I need to keep my windows closed because she is so loud and I don't want to upset my landlords, I have no AC and it's so humid (I stay inside pretty much all day every day) I also suffer from severe depression, and ADD which makes it extremely hard to concentrate on my online courses.. it's even harder when there is a bird screaming every couple of seconds.

What am I doing wrong??? Is she missing something in her diet possibly?? She is acting hormonal as well, is this why she is screaming?? How do I stop this behavior? I try and ignore her when she's screaming and give her attention after she hasn't screamed for a few seconds.

Please help. I really don't want to give her away, I am trying to make her happy but her screaming makes me feel like she is not happy and it is adding onto my anxiety. I am suffering in school because of this..


----------



## Peetenomax (Nov 23, 2013)

Sorry your having problems. I've never gad a female bird & I'm sure others can give you more specific advice. 

So. The first thing that came to mind is hormones. What's her body language like? From what I've read she may want mate (with you?) And she's frustrated.

If you think that is the case, read up on hormone control. About of day light & all that. 

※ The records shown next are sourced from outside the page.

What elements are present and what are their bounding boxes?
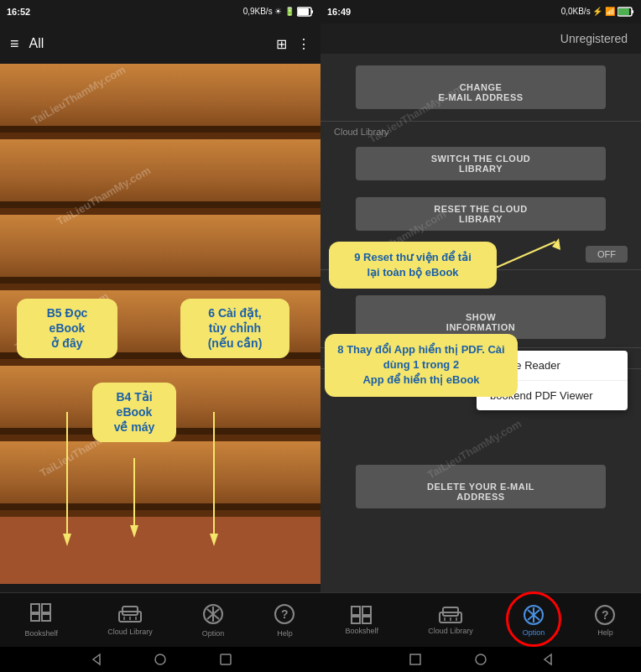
recents-icon — [219, 653, 232, 666]
svg-marker-7 — [130, 525, 138, 538]
nav-cloud-right[interactable]: Cloud Library — [428, 606, 473, 635]
svg-marker-6 — [63, 534, 71, 546]
svg-marker-31 — [552, 238, 560, 250]
svg-marker-24 — [93, 654, 100, 664]
nav-label-cloud-left: Cloud Library — [107, 628, 153, 636]
stop-icon — [409, 654, 421, 665]
svg-point-50 — [476, 654, 486, 664]
option-icon-left — [202, 603, 224, 627]
home-icon — [154, 653, 167, 666]
nav-cloud-left[interactable]: Cloud Library — [107, 605, 153, 636]
back-icon-right — [539, 653, 553, 666]
svg-text:?: ? — [281, 607, 289, 621]
svg-marker-8 — [210, 534, 218, 546]
nav-label-help-right: Help — [597, 628, 613, 637]
status-bar-right: 16:49 0,0KB/s ⚡ 📶 — [320, 0, 641, 23]
android-back-right[interactable] — [539, 652, 554, 667]
battery-icon-left — [297, 7, 314, 17]
option-circle-highlight — [506, 591, 561, 647]
time-right: 16:49 — [327, 7, 351, 17]
status-icons-right: 0,0KB/s ⚡ 📶 — [561, 7, 634, 17]
arrows-left — [0, 64, 320, 584]
bookshelf-svg-left — [30, 603, 52, 622]
cloud-svg-left — [117, 605, 143, 623]
screen-container: 16:52 0,9KB/s ☀ 🔋 ≡ All ⊞ ⋮ — [0, 0, 641, 672]
bottom-nav-left: Bookshelf Cloud Library — [0, 592, 320, 647]
menu-icon-left[interactable]: ≡ — [10, 35, 19, 53]
arrows-right — [320, 23, 641, 592]
svg-rect-1 — [298, 8, 309, 15]
svg-rect-34 — [352, 607, 360, 615]
android-home-left[interactable] — [153, 652, 168, 667]
svg-rect-28 — [618, 8, 629, 15]
nav-option-left[interactable]: Option — [202, 603, 225, 638]
svg-marker-51 — [545, 654, 551, 664]
bottom-nav-right: Bookshelf Cloud Library — [320, 592, 641, 647]
nav-help-left[interactable]: ? Help — [274, 603, 295, 638]
svg-text:?: ? — [602, 608, 609, 622]
network-speed-right: 0,0KB/s — [561, 7, 591, 16]
nav-help-right[interactable]: ? Help — [594, 604, 616, 637]
android-recents-left[interactable] — [218, 652, 233, 667]
android-nav-left — [0, 647, 320, 672]
svg-point-25 — [155, 654, 165, 664]
nav-label-cloud-right: Cloud Library — [428, 627, 473, 635]
help-svg-right: ? — [594, 604, 616, 626]
svg-rect-9 — [31, 604, 39, 612]
help-svg-left: ? — [274, 603, 295, 625]
help-icon-left: ? — [274, 603, 295, 627]
svg-rect-12 — [42, 614, 50, 621]
svg-rect-35 — [362, 607, 371, 615]
app-bar-left: ≡ All ⊞ ⋮ — [0, 23, 320, 64]
nav-label-option-left: Option — [202, 629, 225, 638]
bookshelf-svg-right — [351, 606, 373, 624]
nav-bookshelf-right[interactable]: Bookshelf — [346, 606, 379, 635]
nav-label-bookshelf-right: Bookshelf — [346, 627, 379, 635]
grid-view-icon[interactable]: ⊞ — [276, 36, 287, 52]
android-stop-right[interactable] — [408, 652, 423, 667]
svg-rect-26 — [221, 654, 231, 664]
status-bar-left: 16:52 0,9KB/s ☀ 🔋 — [0, 0, 320, 23]
phone-left: 16:52 0,9KB/s ☀ 🔋 ≡ All ⊞ ⋮ — [0, 0, 320, 672]
android-back-left[interactable] — [87, 652, 102, 667]
svg-line-30 — [488, 242, 555, 271]
android-home-right[interactable] — [473, 652, 488, 667]
nav-bookshelf-left[interactable]: Bookshelf — [25, 603, 59, 638]
option-svg-left — [202, 603, 224, 625]
callout-9: 9 Reset thư viện để tải lại toàn bộ eBoo… — [329, 242, 497, 289]
settings-content: Unregistered CHANGE E-MAIL ADDRESS Cloud… — [320, 23, 641, 592]
home-icon-right — [474, 653, 487, 666]
svg-rect-2 — [311, 10, 313, 13]
network-speed-left: 0,9KB/s — [243, 7, 273, 16]
svg-rect-37 — [362, 617, 371, 623]
svg-rect-49 — [410, 654, 420, 664]
svg-rect-29 — [632, 10, 633, 13]
bookshelf-area: TaiLieuThamMy.com TaiLieuThamMy.com TaiL… — [0, 64, 320, 584]
callout-8: 8 Thay đổi App hiển thị PDF. Cài dùng 1 … — [325, 334, 518, 397]
nav-option-right[interactable]: Option — [523, 604, 545, 637]
back-icon — [88, 653, 102, 666]
status-icons-left: 0,9KB/s ☀ 🔋 — [243, 7, 314, 17]
nav-label-help-left: Help — [277, 629, 293, 638]
phone-right: 16:49 0,0KB/s ⚡ 📶 Unregistered CHANGE — [320, 0, 641, 672]
cloud-icon-left — [117, 605, 143, 625]
bookshelf-icon-left — [30, 603, 52, 627]
app-bar-icons-right: ⊞ ⋮ — [276, 36, 310, 52]
app-title-left: All — [29, 36, 276, 51]
battery-icon-right — [618, 7, 634, 17]
svg-rect-36 — [352, 617, 360, 623]
time-left: 16:52 — [7, 7, 30, 17]
more-options-icon[interactable]: ⋮ — [297, 36, 310, 52]
android-nav-right — [320, 647, 641, 672]
svg-rect-10 — [42, 604, 50, 612]
nav-label-bookshelf-left: Bookshelf — [25, 629, 59, 638]
svg-rect-11 — [31, 614, 39, 621]
cloud-svg-right — [438, 606, 463, 624]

Like I said, others will give you advice. Don't do anything rash. You not inexperienced & you'll figure it out.


----------



## Bird Crazy (Sep 13, 2014)

It could be hormones, so make sure she gets at least 13-14 hours of interrupted sleep a night. Also, it could be that you are inadvertently reinforcing the screaming. Really look closely at what happens right before and after she screams. Don't talk to her, look at her, etc. when she screams. Try leaving the room when she screams. If you know she stops when you pet her, that must mean you pet her sometimes when she screams. You have to be super consistent. It may take a while to change her behavior, but please try not to give up on her. I hope you can both work through this!


----------



## ollieandme (Mar 25, 2013)

yes, i'd try hormone control. give her long nights - 12-14 hours covered in a dark blanket!
i also second Bird Crazy's suggestions to not give her attention when she screams.
give these things a shot and something might change  females can be very hormonal, but long nights seriously help.


----------



## ollieandme (Mar 25, 2013)

p.s. this thread's got great hormone control suggestions: http://talkcockatiels.com/showthread.php?t=32330


----------



## Ssarebearr (Sep 18, 2013)

Oh okay. Before I was giving her 13-14 hours of sleep but my boyfriend was worrying and taking her out at 11-12. So I will try that. 
It's hard to pet her when she stops because she hardly ever stops..  poor thing.. I'm wondering if her voice is getting strained or something.

Thanks everyone for trying! I'll make sure she sleeps long and nice tonight and I'll update 
& thanks for the link ollieandme!


----------



## dianne (Nov 27, 2013)

How is it going with the screeching?


----------